Es sind zwei Wochen vergangen seit ich Alex Garlands Bürgerkrieg, und ich bekomme die schaurigen letzten Minuten noch immer nicht aus dem Kopf. In den letzten Augenblicken des Films passieren mehrere wichtige Dinge, die zu allem, was man bereits gefühlt hat, eine Lawine an Emotionen hinzufügen. Der Film ist kraftvoll und spannend genug für sich allein – aber dann, ganz am Ende, fühlt man Traurigkeit, Schock, Erleichterung, Stolz, Aufregung und mehr, alles in einem kurzen Schwarm bevor der Abspann läuft. Ich weiß nicht, wie es Ihnen geht, aber ich musste bevor ich gehen kann ein paar Minuten fassungslos das itzen.

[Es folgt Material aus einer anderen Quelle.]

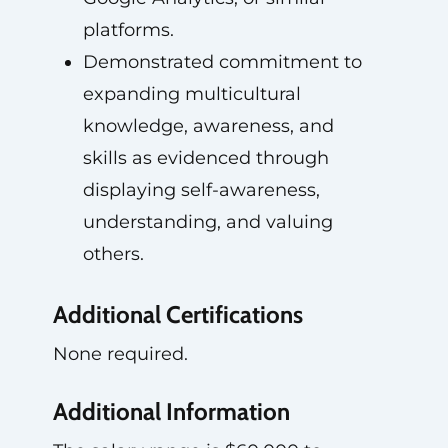
platforms.
Demonstrated commitment to
expanding multicultural
knowledge, awareness, and
skills as evidenced through
displaying self-awareness,
understanding, and valuing
others.
Additional Certifications
None required.
Additional Information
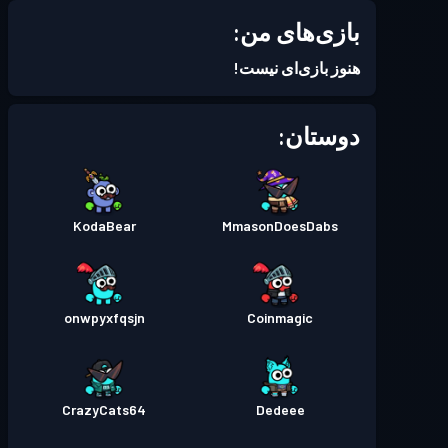
بازی‌های من:
Season 6
بتل پس
سطح 2
هنوز بازی‌ای نیست!
Season 5
بتل پس
سطح 3
دوستان:
Season 4
بتل پس
سطح 3
KodaBear
MmasonDoesDabs
Season 3
بتل پس
سطح 10
Season 2
بتل پس
سطح 12
onwpyxfqsjn
Coinmagic
Season 1
بتل پس
سطح 3
CrazyCats64
Dedeee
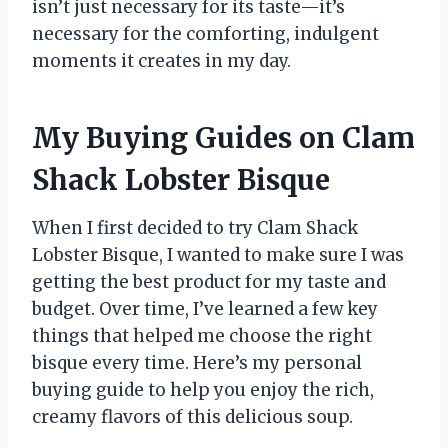
isn’t just necessary for its taste—it’s
necessary for the comforting, indulgent
moments it creates in my day.
My Buying Guides on Clam
Shack Lobster Bisque
When I first decided to try Clam Shack
Lobster Bisque, I wanted to make sure I was
getting the best product for my taste and
budget. Over time, I’ve learned a few key
things that helped me choose the right
bisque every time. Here’s my personal
buying guide to help you enjoy the rich,
creamy flavors of this delicious soup.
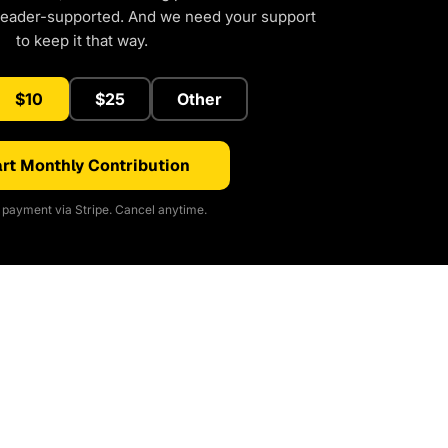
reader-supported. And we need your support
to keep it that way.
$10
$25
Other
rt Monthly Contribution
payment via Stripe. Cancel anytime.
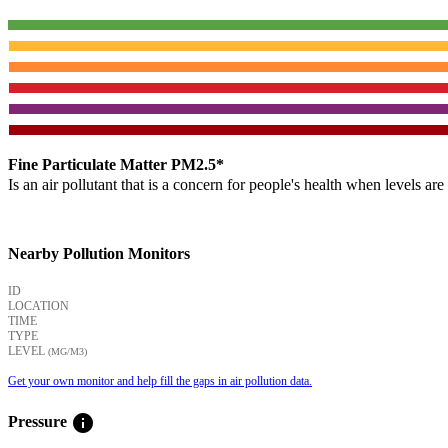
Fine Particulate Matter PM2.5*
Is an air pollutant that is a concern for people's health when levels ar
Nearby Pollution Monitors
ID
LOCATION
TIME
TYPE
LEVEL
(ΜG/M3)
Get your own monitor and help fill the gaps in air pollution data.
info
Pressure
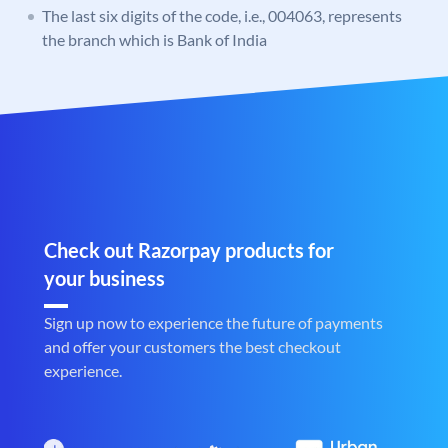
The last six digits of the code, i.e., 004063, represents
the branch which is Bank of India
Check out Razorpay products for
your business
Sign up now to experience the future of payments
and offer your customers the best checkout
experience.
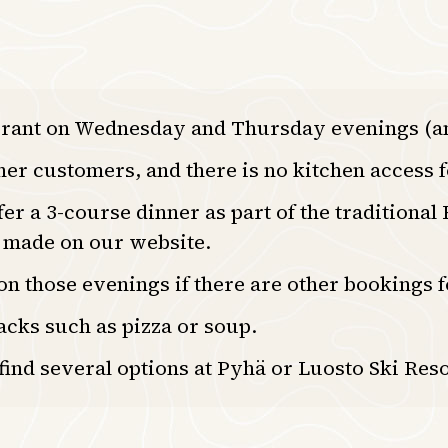
urant on Wednesday and Thursday evenings (an
ther customers, and there is no kitchen access f
 a 3-course dinner as part of the traditional
e made on our website.
 on those evenings if there are other bookings
acks such as pizza or soup.
 find several options at Pyhä or Luosto Ski Reso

Kürzlich sprach io9 mit dem Drehbuchautor/Regisseur Alex Garland und fragte ihn nach seinen Inspirationen für das Ende und wie alles zusammenkam.
Um es noch einmal zusammenzufassen: Mitten in der Schlacht in Washington DC finden sich Lee (Kirsten Dunst), Joel (Wagner Moura) und Jessie (Cailee Spaeny) im Weißen Haus wieder. Die Soldaten, die sie beschatten, dringen tiefer in das Gebäude ein, als Agenten des Secret Service beginnen, sich zur Verteidigung zu wehren. d der Präsident. Beim Versuch, das perfekte Foto zu schießen, gerät Jessie in die Schusslinie und wird kurz angeschossen werden. Lee springt vor die Kugel und wir sehen auf einer Reihe von Standbildern wie sie getötet wird, die Jessie vom Boden aus macht, während Lee über ihr steht und dann über ihr fällt.
„Es ist ein bisschen wie die Kinogrammatik eines Staffellaufs“, sagte Garland über Lees Tod und wie er ihn zeigte. „Das Interessante daran, Standbilder in bewegte Bilder zu setzen, die selbst eigentlich Standbilder sind und einfach an uns vorbeiflackern. Und was das angeht, was im Laufe des Films passiert, ist es eine Art Zustandsübertragung von einer älteren Figur auf eine jüngere. Es fühlte sich einfach wie das geeignete Mittel an, diesen Moment zu beschreiben.“
Interessanterweise gab Garland zu, dass er beim Bearbeiten mit dem Moment herumgespielt und ihn geändert hatte. „Es war nicht als eine Abfolge von Aufnahmen von jemandem geschrieben, der fotografiert und dreht und fotografiert und dreht“, sagte Garland. „Es war als einzelnes aufgenommenes Bild geschrieben … ein perfektes Stück Fotografie. Aber tatsächlich hatte die Abfolge beim Bearbeiten etwas mehr Kraft. Also habe ich mich stattdessen dafür entschieden.“

Nach Lees Tod haben Jessie und Joel keine Zeit zu trauern und müssen weitermachen, um den Präsidenten zu finden, was ihnen auch gelingt. Er steht kurz vor seiner Hinrichtung, als Joel die Soldaten bittet, es noch nicht zu tun, damit er ein Zitat bekommen kann. „Tötet mich nicht“, sagt er. Und dann tun sie es. Jessie ist da, um das Bild aufzunehmen.
Und so läuft der Abspann des Films, und langsam zeichnet sich Jessies Foto der Soldaten über der Leiche des Präsidenten ab. „Der Film versucht oft, auf andere Weise als durch das Kino mit der Realität in Kontakt zu treten“, sagte Garland zu dieser Entscheidung. „Er bezieht seine Grammatik also oft aus gelebter Erfahrung, Nachrichtenfotografie oder Nachrichtenmaterial oder Dokumentationen. Das ist sozusagen sein Rahmen.“ Und tatsächlich ist diese Trophäenaufnahme, mit einem Menschen als Trophäe, etwas, das man immer wieder findet. Sie kommt buchstäblich genau in der Form vor, in der Sie sie sehen. Es gibt also etwas, das sich zur Fotografie und zu den Protagonisten und ihrer Reise passend anfühlte, aber auch tatsächlich real war. Also ein seltsamer, verstörender letzter Realitätstreffer am Ende des Films.“
Bürgerkrieg läuft jetzt in den Kinos.